National electricity rates are likely to decline due to the falling cost of international crude oil which has lowered Taiwan Power Co’s (Taipower, 台電) power generation costs, the Ministry of Economic Affairs said yesterday.
“The average oil price — about US$51 per barrel in October last year — has dropped to US$40, hence there is room for Taipower to cut electricity rates,” Bureau of Energy Director-General Lin Chuan-neng (林全能) told a news conference.
Lin said the scale of the rate cuts would be decided by an electricity pricing review committee on March 15, with the new rates taking effect on April 1 and running through October.
The current average rate is NT$2.8852 per kilowatt-hour (kWh), Taipower data showed.
Due to declining fuel costs, Taipower’s net profit reached NT$61.8 billion (US$1.86 billion) last year, exceeding the electricity pricing formula’s “reasonable profit” by NT$34 billion, Lin said.
The electricity rates review committee has been discussing how Taipower should utilize the NT$34 billion, Lin said.

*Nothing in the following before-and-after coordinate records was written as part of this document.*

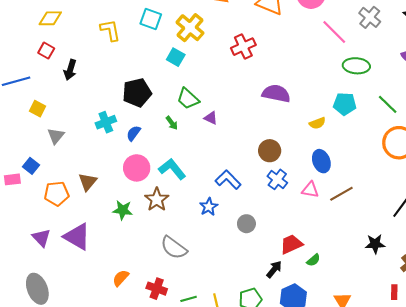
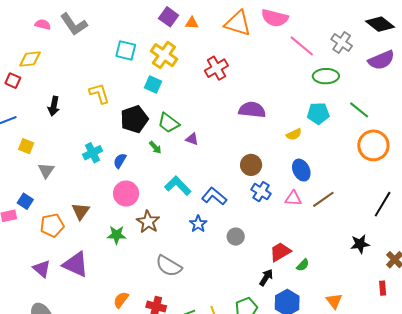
gray cross: (370, 17) -> (342, 43), moved
yellow L-shape: (110, 30) -> (99, 93), moved
red square: (46, 51) -> (13, 81), moved
black pentagon: (137, 93) -> (134, 119), moved
cyan L-shape: (172, 169) -> (178, 186), moved

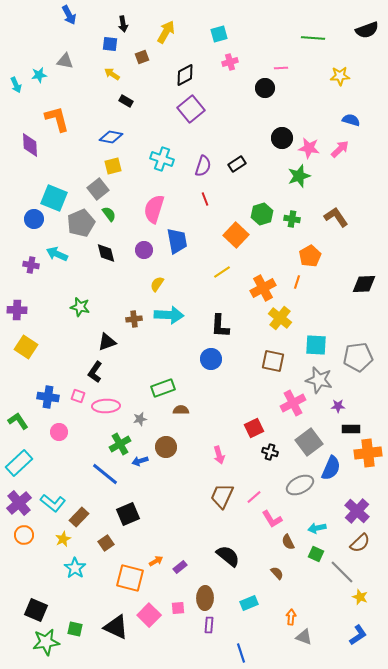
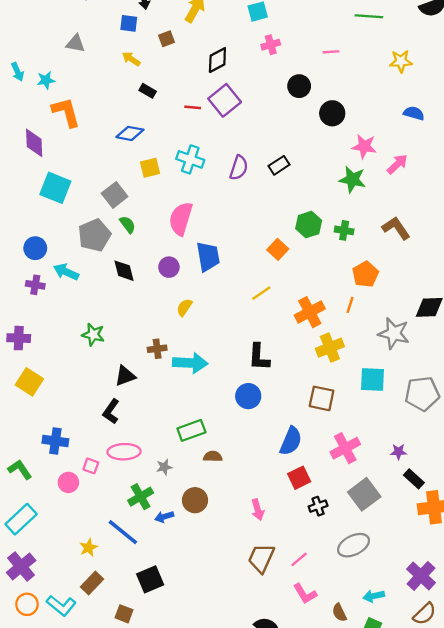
cyan star: (39, 75) -> (46, 80), moved
black circle: (265, 88) -> (299, 86), moved
black circle: (282, 138) -> (332, 113), moved
pink arrow: (340, 149) -> (397, 164), moved
yellow square: (113, 166) -> (150, 168), moved
green star: (299, 176) -> (352, 180), turned 30
cyan square: (54, 198) -> (55, 188), moved
red line: (205, 199) -> (193, 107), moved, turned -64
blue circle: (34, 219) -> (35, 248), moved
orange square: (236, 235) -> (278, 249), size x0.7
cyan arrow: (169, 315) -> (190, 363), moved
yellow cross: (280, 318) -> (330, 348), turned 30
gray star: (319, 380) -> (394, 333), moved
pink square: (78, 396) -> (91, 466), moved
black rectangle: (351, 429) -> (414, 479), turned 42
black cross: (270, 452) -> (318, 506), turned -35
blue semicircle: (331, 468) -> (291, 441), moved
cyan L-shape: (53, 503) -> (61, 606), moved
pink L-shape: (272, 519) -> (305, 594), moved
yellow star: (63, 539) -> (88, 548), moved
brown square: (106, 543) -> (124, 614), turned -35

The committee might request the state-run utility share the NT$34 billion with the public by refunding households, Lin said.
However, some members propose setting up a special account which would allow Taipower to absorb future rises in power generation costs without resorting to raising electricity rates, Lin said.

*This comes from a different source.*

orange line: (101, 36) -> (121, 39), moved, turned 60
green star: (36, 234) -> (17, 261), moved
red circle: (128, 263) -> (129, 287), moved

Other members argue that Taipower should invest the money in improving the quality of its power supply, he said.
A final decision regarding the issue is to be made by March 15, he added.

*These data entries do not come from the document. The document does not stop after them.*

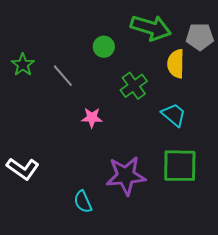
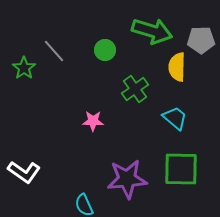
gray line: (63, 76) -> (54, 51), moved

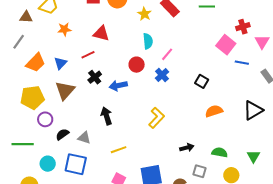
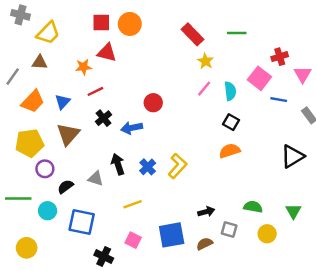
yellow star: (144, 14) -> (205, 61), moved
brown triangle: (26, 17) -> (40, 62), moved
orange star: (64, 29) -> (83, 67), moved
red triangle: (101, 33) -> (107, 53), moved
cyan semicircle: (148, 41) -> (230, 91), moved
pink line: (167, 54) -> (204, 89), moved
blue cross: (162, 75) -> (148, 167), moved
orange semicircle: (214, 111) -> (230, 151), moved
gray triangle: (84, 138) -> (96, 179), moved
black arrow: (187, 148) -> (206, 212), moved
cyan circle: (48, 164) -> (48, 211), moved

Meanwhile, the ministry plans to propose a revised electricity pricing formula to the legislature in the second half of this year, Lin said.
“The ministry still plans to adjust electricity rates every six months, but hopes to add more factors into the pricing scheme to better reflect Taipower’s cost structure,” he said.
That is because the current pricing scheme excludes Taipower’s non-operational costs from its cost structure, which Lin said is not fair to the company.
As Taipower’s price increase is capped at 3 percent every six months, or 6 percent on an annual basis, Lin said it is also not reasonable that there is no limit to rate drops under the current scheme.